Diego is a hot, blond, handsome professional dancer. Yeah, my mom got game. Too bad game ain’t genetic.

I stood. “Let me get us some coffee.”

“I’ve gone off coffee. Diego recommended I try green tea instead.” Diego rushed to her side and kissed her hand. “It’s so much healthier. Do you have any green tea?”

In my opinion, green tea tastes like boiled ass. The only thing it has in common with delicious, beautiful coffee is that they both exist in this solar system. “No, I’m afraid not.”

“Mmmmmm. That explains why your teeth need to be bleached.”

My hand flew to my mouth, and then to my crusty, aching eyes. Urgh, why even bother? “So, do you want to do something tonight? My whole evening is free!”

“No friends here yet? It was always so hard for you.”

“But keep trying!” Diego added. “I’m sure there are some people who would be lucky to have you as a friend.”

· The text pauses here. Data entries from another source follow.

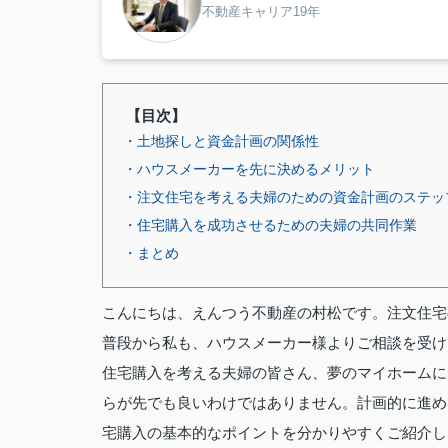
不動産キャリア19年
【目次】
・土地探しと資金計画の関係性
・ハウスメーカーを先に決めるメリット
・注文住宅を考える夫婦のための資金計画のステッ
・住宅購入を成功させるための夫婦の共同作業
・まとめ
こんにちは、えんつう不動産の村松です。注文住宅
普段から私も、ハウスメーカー様よりご相談を受け
住宅購入を考える夫婦の皆さん、夢のマイホームに
らが先でも良いわけではありません。計画的に進め
宅購入の基本的なポイントを分かりやすくご紹介し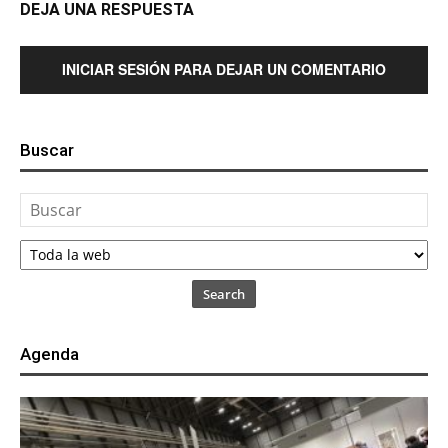
DEJA UNA RESPUESTA
INICIAR SESIÓN PARA DEJAR UN COMENTARIO
Buscar
Search
Agenda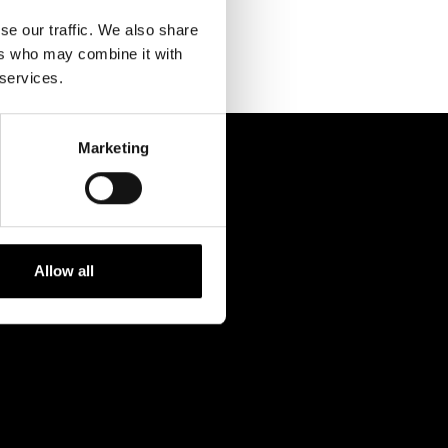
Kontaktuppgifter
se our traffic. We also share
Press
ers who may combine it with
 services.
Jobba hos oss
Nyhetsbrev
Marketing
Svenska Teatern Live
Allow all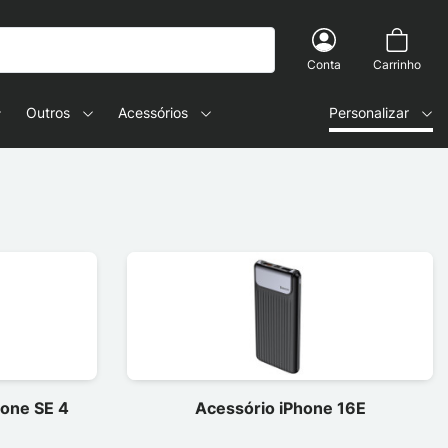
Conta
Carrinho
Outros
Acessórios
Personalizar
hone SE 4
Acessório iPhone 16E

Perhaps Valerie would be willing to return and improve my evening by putting bamboo shoots under my fingernails.

A series of
knock-knock-knockety-knocks
thudded upon the door.

I take it back! I take it back! Jesus Lord, it was just a joke!

My mother observed, “Someone is here, Samantha.” I turned panicked eyes to her, but didn’t know what to say. “Diego, will you be a dear and answer it?”

Diego’s muscles rippled a moment or two for the audience before he jumped to his feet to do his wife’s bidding.

Was there an open house sign outside? “Come one, come all to the Samantha Lytton Shit Show!
See
a grown woman drool Cheez-It crumbs onto the carpet!
Hear
her cries of terrorized sorrow!
Experience
her inability to function like a normal human adult!”

Where were these people coming from? And why would no one allow me a moment to put on a bra and check my hair for blood?

“Did you order Chinese food, young lady?” Diego asked, the door open a crack.

My mother tsk-ed. “So salty. That must be why you’re puffy. You’ve always been a bloater.”

Puzzled, I pushed aside Diego. “Danny! Wh—what are you doing here?”

I pulled him inside while he gave the stink eye to Diego. My entire soul slunk into my feet—
Chinese food
. Even though the man carried no bag whatsoever and wore a suit and tie. Holy shit. Could this damn night get any worse? “I’m so sorry,” I whispered before saying, louder, “Daniel Zhang, this is my mom, Suzie Lytton, and her husband, Diego. They’re visiting me as a surprise. Mom, Danny is the co-star of my movie. He is one of many people of Chinese descent who don’t work in the food industry. Not that there’s anything wrong with that.”